Putusan ini lebih ringan dari tuntutan Jaksa Penuntut Umum (JPU) selama 13,5 tahun penjara. Selain hukuman badan, terdakwa juga dijatuhi hukuman denda senilai Rp 100 juta, jika tidak dibayarkan maka akan diganti dengan hukuman kurungan selama dua bulan kurungan.
"Menyatakan terdakwa terbukti melanggar pasal 3 dan 5 Undang-undang Nomor 31 tahun 1999 yang telah dibuah dan ditambahkan dengan Undang-Undang Nomor 20 tahun 2001 tentang Pemberantasan Tindak Pidana Korupsi," tegas Antonius dalam amar putusanya.

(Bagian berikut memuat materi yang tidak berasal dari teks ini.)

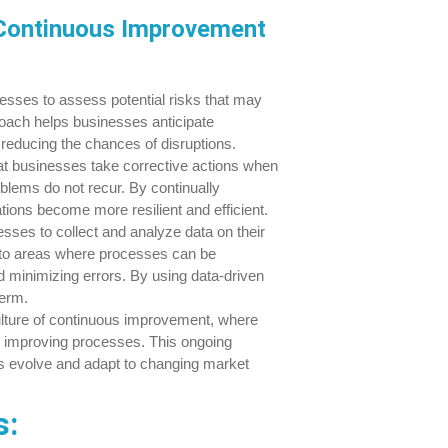
Continuous Improvement
esses to assess potential risks that may
proach helps businesses anticipate
 reducing the chances of disruptions.
t businesses take corrective actions when
oblems do not recur. By continually
ons become more resilient and efficient.
ses to collect and analyze data on their
into areas where processes can be
d minimizing errors. By using data-driven
term.
ulture of continuous improvement, where
or improving processes. This ongoing
s evolve and adapt to changing market
s: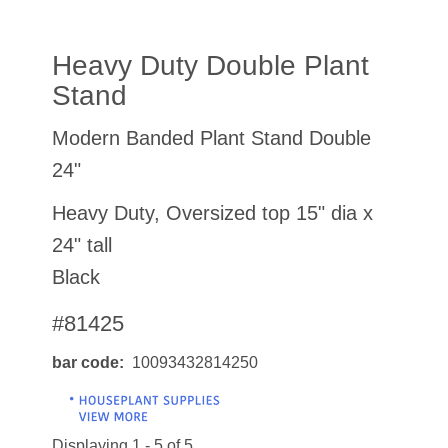
Heavy Duty Double Plant
Stand
Modern Banded Plant Stand Double
24"
Heavy Duty, Oversized top 15" dia x
24" tall
Black
#81425
bar code
10093432814250
Displaying 1 - 5 of 5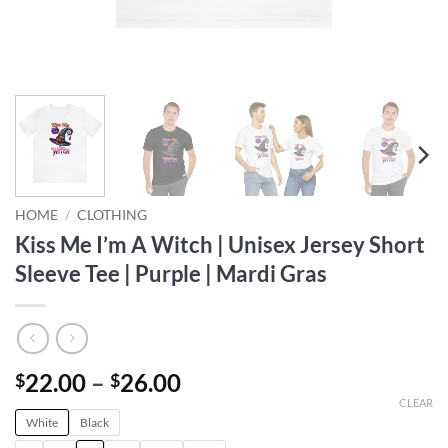
HOME
/
CLOTHING
Kiss Me I’m A Witch | Unisex Jersey Short
Sleeve Tee | Purple | Mardi Gras
Price
22.00
–
26.00
$
$
range:
CLEAR
White
Black
$22.00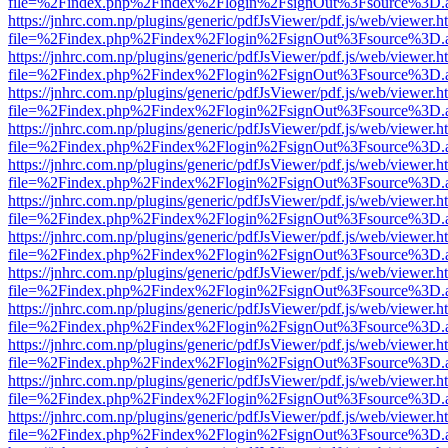
file=%2Findex.php%2Findex%2Flogin%2FsignOut%3Fsource%3D.ame
https://jnhrc.com.np/plugins/generic/pdfJsViewer/pdf.js/web/viewer.h
file=%2Findex.php%2Findex%2Flogin%2FsignOut%3Fsource%3D.ame
https://jnhrc.com.np/plugins/generic/pdfJsViewer/pdf.js/web/viewer.h
file=%2Findex.php%2Findex%2Flogin%2FsignOut%3Fsource%3D.ame
https://jnhrc.com.np/plugins/generic/pdfJsViewer/pdf.js/web/viewer.h
file=%2Findex.php%2Findex%2Flogin%2FsignOut%3Fsource%3D.ame
https://jnhrc.com.np/plugins/generic/pdfJsViewer/pdf.js/web/viewer.h
file=%2Findex.php%2Findex%2Flogin%2FsignOut%3Fsource%3D.ame
https://jnhrc.com.np/plugins/generic/pdfJsViewer/pdf.js/web/viewer.h
file=%2Findex.php%2Findex%2Flogin%2FsignOut%3Fsource%3D.ame
https://jnhrc.com.np/plugins/generic/pdfJsViewer/pdf.js/web/viewer.h
file=%2Findex.php%2Findex%2Flogin%2FsignOut%3Fsource%3D.ame
https://jnhrc.com.np/plugins/generic/pdfJsViewer/pdf.js/web/viewer.h
file=%2Findex.php%2Findex%2Flogin%2FsignOut%3Fsource%3D.ame
https://jnhrc.com.np/plugins/generic/pdfJsViewer/pdf.js/web/viewer.h
file=%2Findex.php%2Findex%2Flogin%2FsignOut%3Fsource%3D.ame
https://jnhrc.com.np/plugins/generic/pdfJsViewer/pdf.js/web/viewer.h
file=%2Findex.php%2Findex%2Flogin%2FsignOut%3Fsource%3D.ame
https://jnhrc.com.np/plugins/generic/pdfJsViewer/pdf.js/web/viewer.h
file=%2Findex.php%2Findex%2Flogin%2FsignOut%3Fsource%3D.ame
https://jnhrc.com.np/plugins/generic/pdfJsViewer/pdf.js/web/viewer.h
file=%2Findex.php%2Findex%2Flogin%2FsignOut%3Fsource%3D.ame
https://jnhrc.com.np/plugins/generic/pdfJsViewer/pdf.js/web/viewer.h
file=%2Findex.php%2Findex%2Flogin%2FsignOut%3Fsource%3D.ame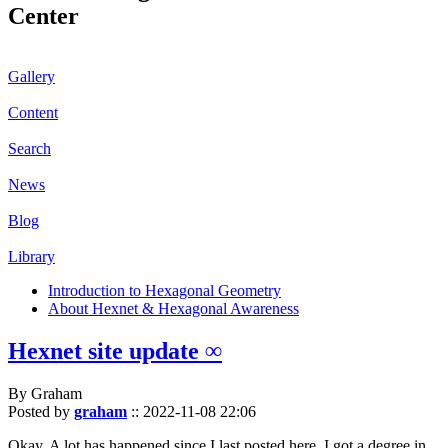
Center
Gallery
Content
Search
News
Blog
Library
Introduction to Hexagonal Geometry
About Hexnet & Hexagonal Awareness
Hexnet site update ∞
By Graham
Posted by
graham
::
2022-11-08 22:06
Okay. A lot has happened since I last posted here. I got a degree in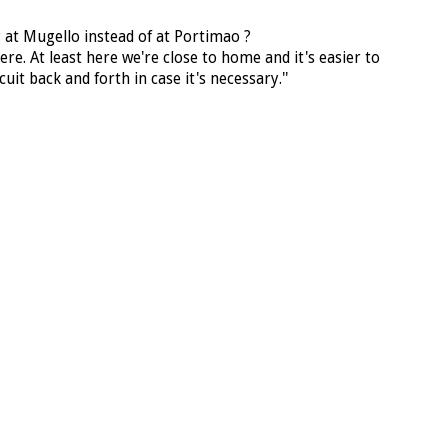
g at Mugello instead of at Portimao ?
there. At least here we're close to home and it's easier to
uit back and forth in case it's necessary.''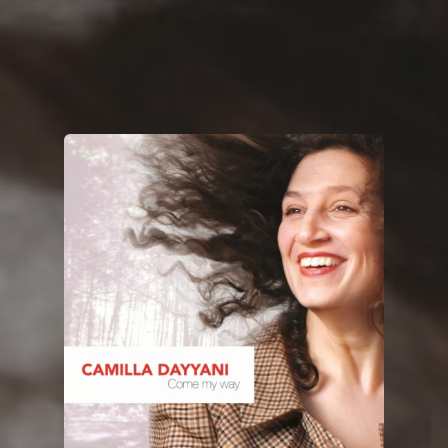
You're all set!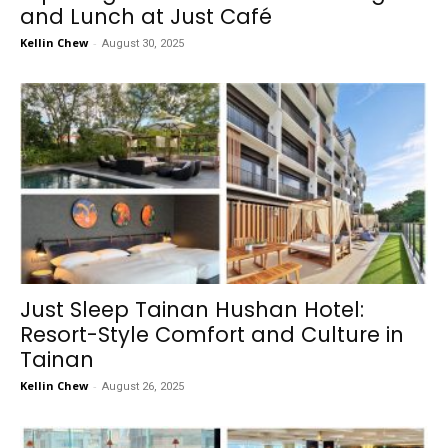
and Lunch at Just Café
Kellin Chew
-
August 30, 2025
Just Sleep Tainan Hushan Hotel:
Resort-Style Comfort and Culture in
Tainan
Kellin Chew
-
August 26, 2025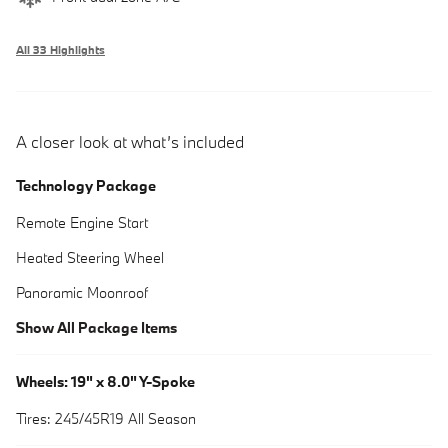
All 33 Highlights
A closer look at what’s included
Technology Package
Remote Engine Start
Heated Steering Wheel
Panoramic Moonroof
Show All Package Items
Wheels: 19" x 8.0" Y-Spoke
Tires: 245/45R19 All Season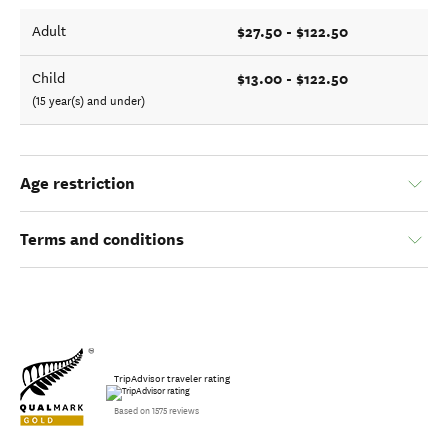
$27.50 - $122.50
Adult
$13.00 - $122.50
Child
(15 year(s) and under)
Age restriction
Terms and conditions
TripAdvisor traveler rating
Based on 1575 reviews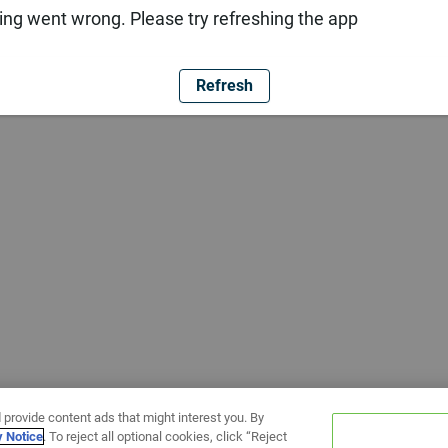
ng went wrong. Please try refreshing the app
Refresh
 provide content ads that might interest you. By
y Notice
. To reject all optional cookies, click “Reject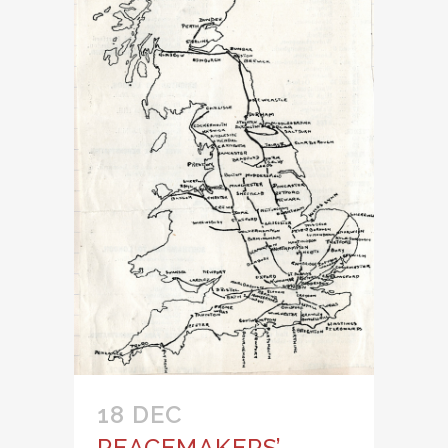
18 DEC
PEACEMAKERS’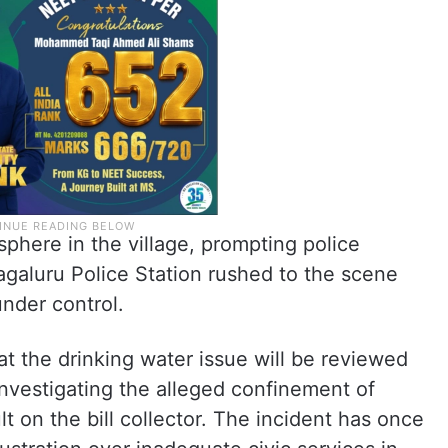
phere in the village, prompting police
agaluru Police Station rushed to the scene
under control.
at the drinking water issue will be reviewed
investigating the alleged confinement of
t on the bill collector. The incident has once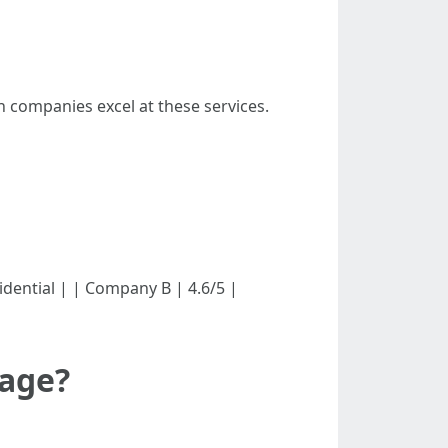
 companies excel at these services.
esidential | | Company B | 4.6/5 |
mage?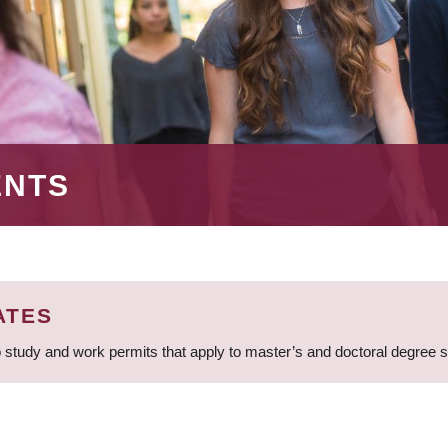
ENTS
ATES
 study and work permits that apply to master’s and doctoral degree 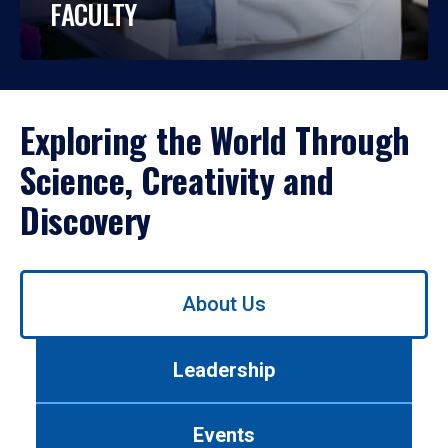
FACULTY
Exploring the World Through
Science, Creativity and
Discovery
Use
About Us
left/right
arrows
to
Leadership
navigate
between
tabs.
Events
Use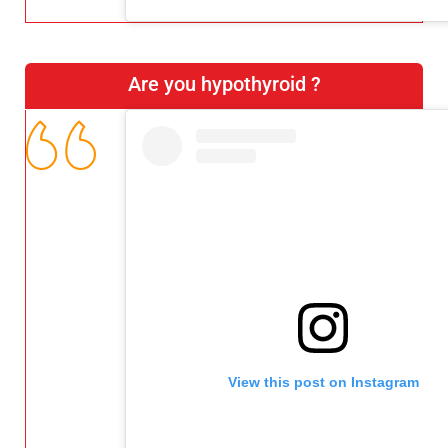
Are you hypothyroid ?
View this post on Instagram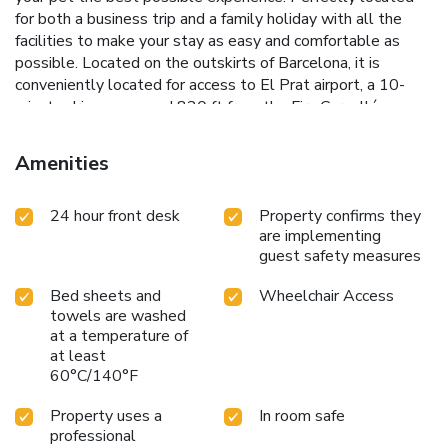
for both a business trip and a family holiday with all the
facilities to make your stay as easy and comfortable as
possible. Located on the outskirts of Barcelona, it is
conveniently located for access to El Prat airport, a 10-
minute drive away, and 820 ft from the Fira Cornellá
conference center and 3.5 mi (10 minutes by car) from Fira
Hospitalet. Guests can reach the center of Barcelona in 30
Amenities
minutes thanks to the many train and bus connections.
License Number(s): HB-004311
24 hour front desk
Property confirms they
are implementing
guest safety measures
Bed sheets and
Wheelchair Access
towels are washed
at a temperature of
at least
60°C/140°F
Property uses a
In room safe
professional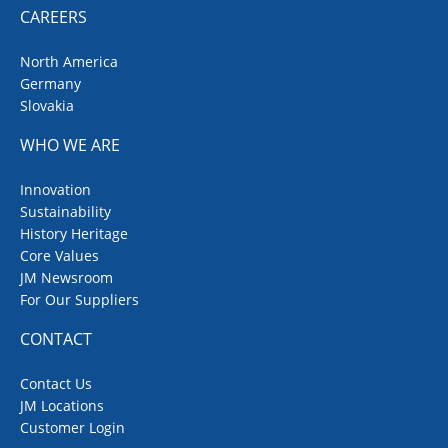
CAREERS
North America
Germany
Slovakia
WHO WE ARE
Innovation
Sustainability
History Heritage
Core Values
JM Newsroom
For Our Suppliers
CONTACT
Contact Us
JM Locations
Customer Login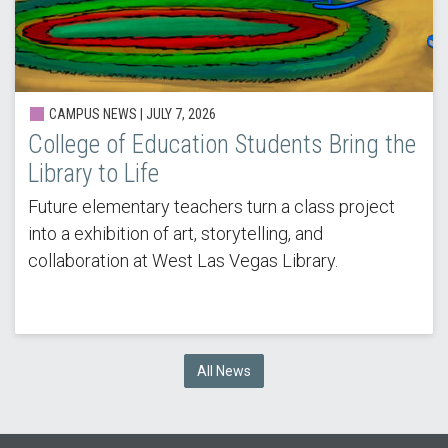
CAMPUS NEWS |
JULY 7, 2026
College of Education Students Bring the
Library to Life
Future elementary teachers turn a class project
into a exhibition of art, storytelling, and
collaboration at West Las Vegas Library.
All News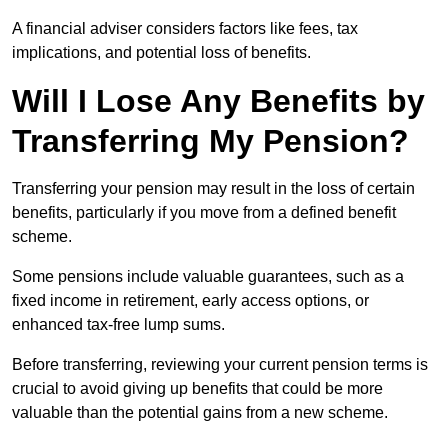
A financial adviser considers factors like fees, tax
implications, and potential loss of benefits.
Will I Lose Any Benefits by
Transferring My Pension?
Transferring your pension may result in the loss of certain
benefits, particularly if you move from a defined benefit
scheme.
Some pensions include valuable guarantees, such as a
fixed income in retirement, early access options, or
enhanced tax-free lump sums.
Before transferring, reviewing your current pension terms is
crucial to avoid giving up benefits that could be more
valuable than the potential gains from a new scheme.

Diah Ayu merupakan personal banker BTPN yang bertugas untuk mengurusi simpanan dana yang bersumber dari pajak dan retribusi tersebut. Dalam pertimbangannya, hakim menilai terdakwa terbukti menyalahgunakan wewenang dan jabatannya dalam perkara tersebut.
Selain itu, terdakwa juga terbukti memberikan sesuatu kepada pejabat negara atau pegawai negeri dengan maksud tertentu. Dalam hal ini Diah juga terbukti memberikan uang sebesar Rp 152 juta kepada mantan Kepala UPTD Kasda Suhantoro yang sudah dihukum atas perkara yang sama.
Dalam putusannya, hakim juga memerintahkan terdakwa untuk membayar uang pengganti kerugian negara sebesar Rp 21,5 miliar. Atas putusan tersebut, baik terdakwa maupun jaksa penuntut umum masih menyatakan pikir-pikir.
Sedangkan penasihat hukum terdakwa, Soewidji mengatakan, hukuman yang dijatuhkan hakim tersebut tidak realistis lantaran Hakim dinilai tidak mempertimbangkan fakta-fakta persidangan. Salah satu fakta sidang yang tidak dipertimbangkan yakni slip setoran pada tahun 2008 yang tidak ada dalam bukti jaksa.
"Slip setoran 2008 totalnya Rp 5 miliar, tetapi oleh hakim tetap dibebankan kepada terdakwa uang pengganti kerugian negara, ya tidak ada dasarnya. Kemudian kalau kasus ini bersama-sama, mestinya kerugian negara tanggung renteng, tidak dibebankan kepada satu orang saja," pungkasnya.